■ **Work order**:
Your reply should reproduce each entry exactly and contain no pictures.

■ **Dataset extract**:

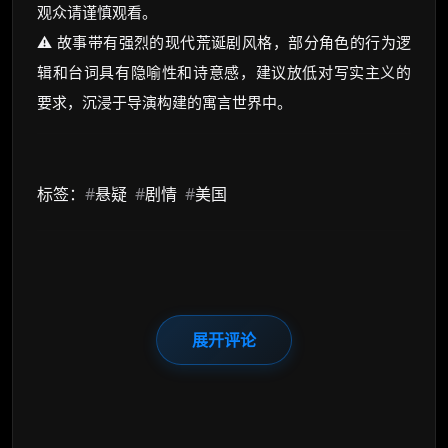
观众请谨慎观看。
⚠️ 故事带有强烈的现代荒诞剧风格，部分角色的行为逻
辑和台词具有隐喻性和诗意感，建议放低对写实主义的
要求，沉浸于导演构建的寓言世界中。
标签：
#
悬疑
#
剧情
#
美国
展开评论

■ **Exercise solution**:
观众请谨慎观看。
⚠️ 故事带有强烈的现代荒诞剧风格，部分角色的行为逻
辑和台词具有隐喻性和诗意感，建议放低对写实主义的
要求，沉浸于导演构建的寓言世界中。
标签：
#
悬疑
#
剧情
#
美国
展开评论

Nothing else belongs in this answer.